Task directions: Working from the records below, repeat exactly the lines starting at the line that contains "You are a GUI" and ending at the line that contains "В грешната. (584, 377)", inclusive.

Stored data:
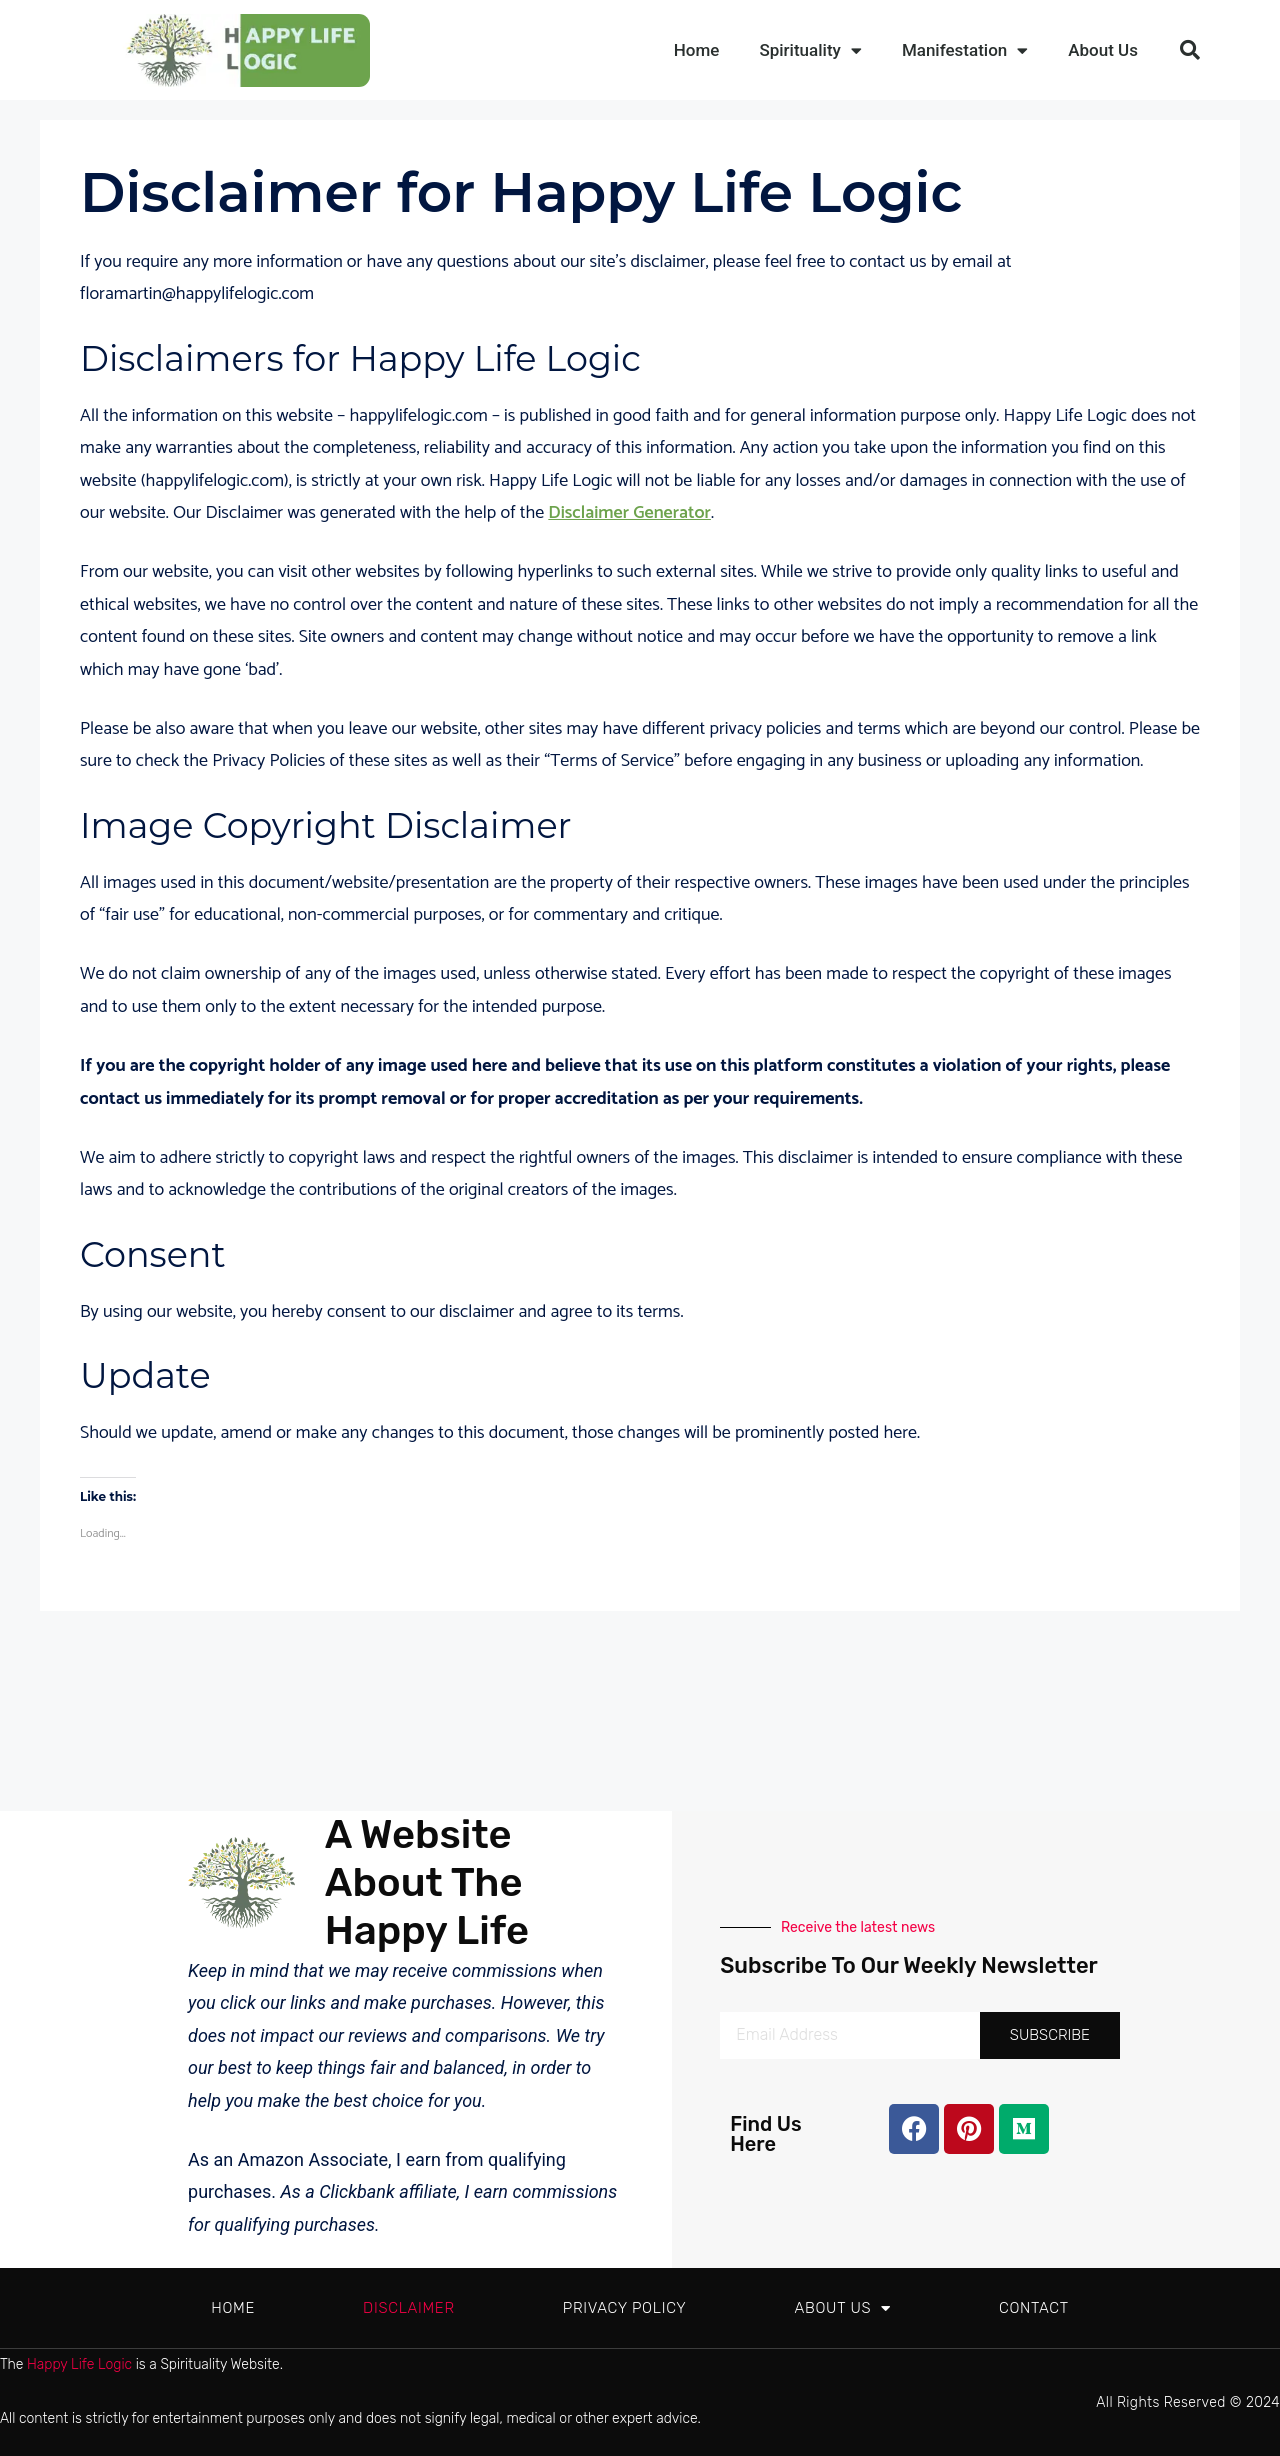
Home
...
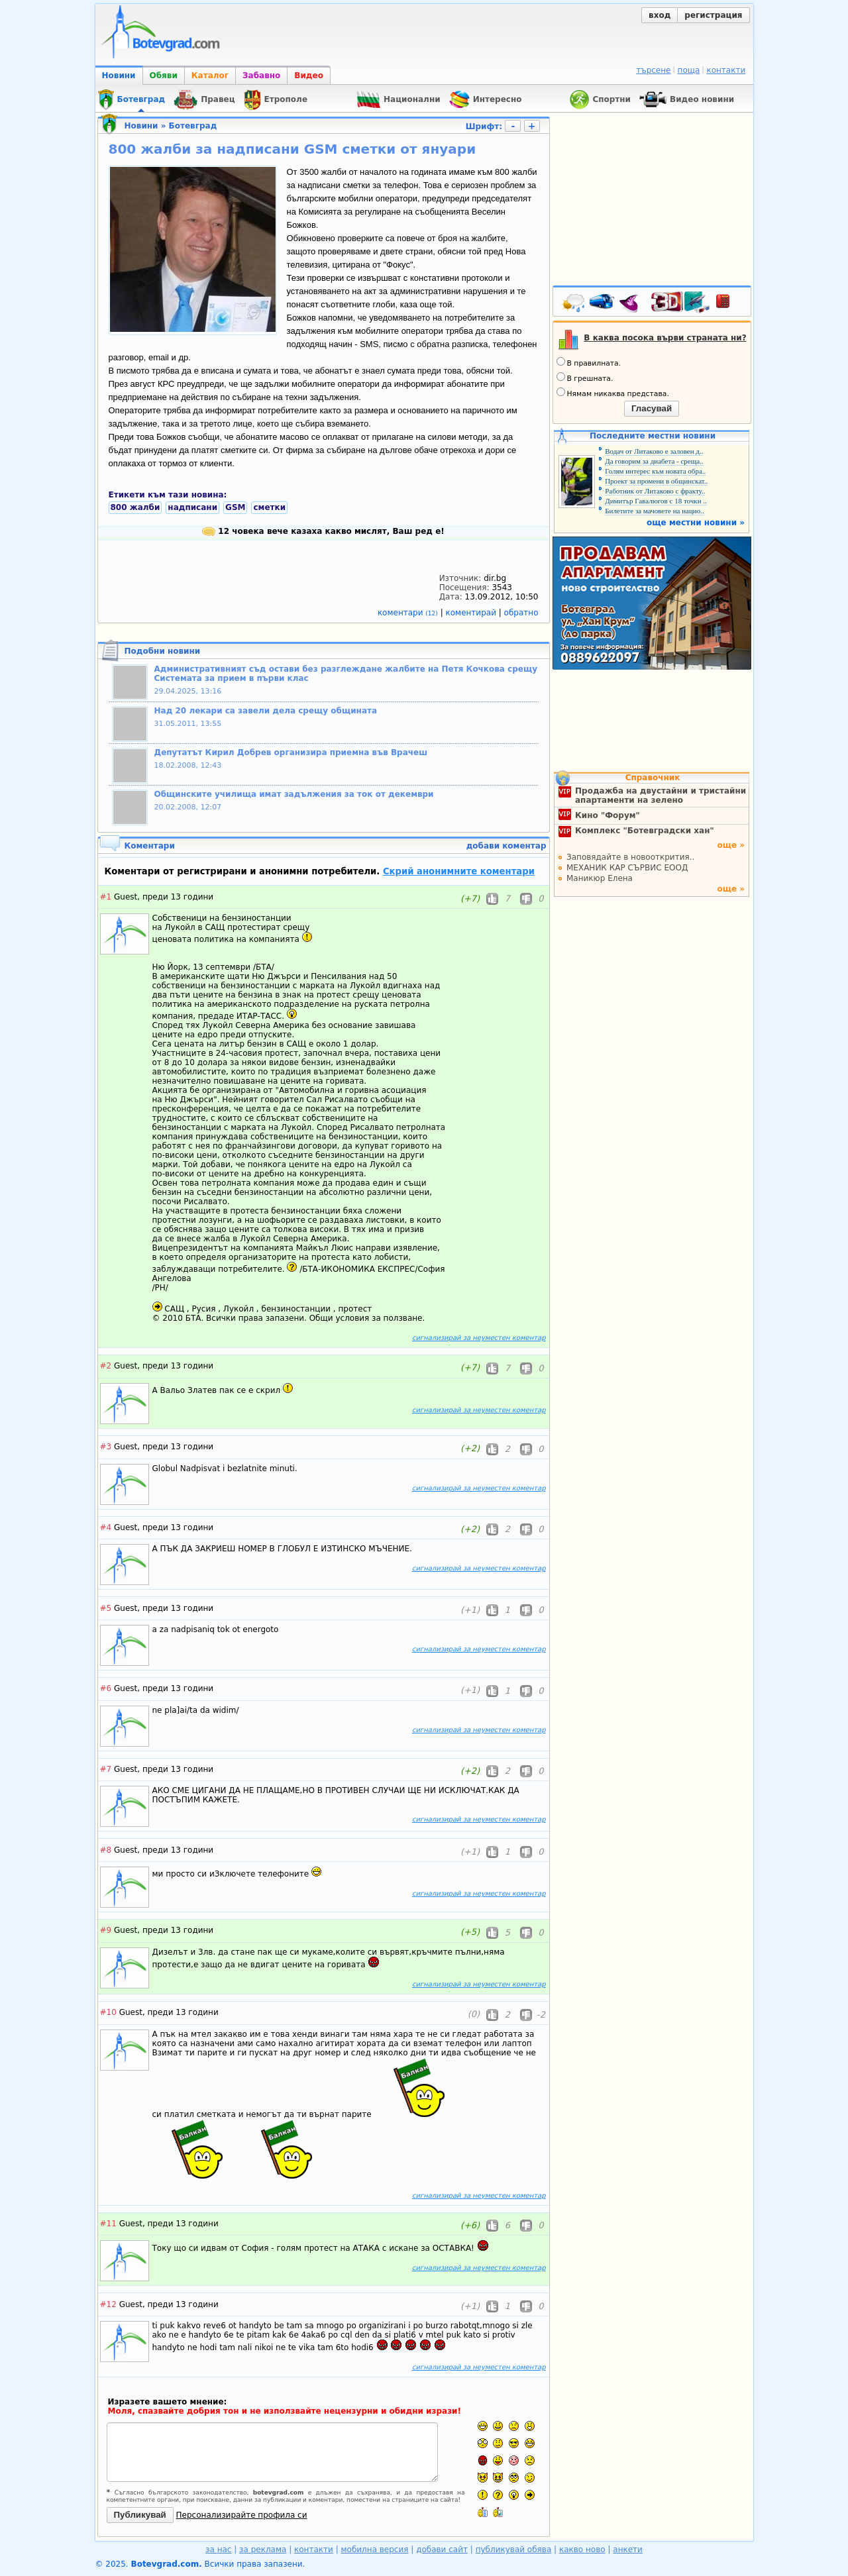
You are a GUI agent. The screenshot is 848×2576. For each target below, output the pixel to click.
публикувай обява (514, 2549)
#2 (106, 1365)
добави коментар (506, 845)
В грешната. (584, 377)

Problem solution:
You are a GUI agent. The screenshot is 848×2576. For each target below, output the pixel to click.
публикувай обява (514, 2549)
#2 (106, 1365)
добави коментар (506, 845)
В грешната. (584, 377)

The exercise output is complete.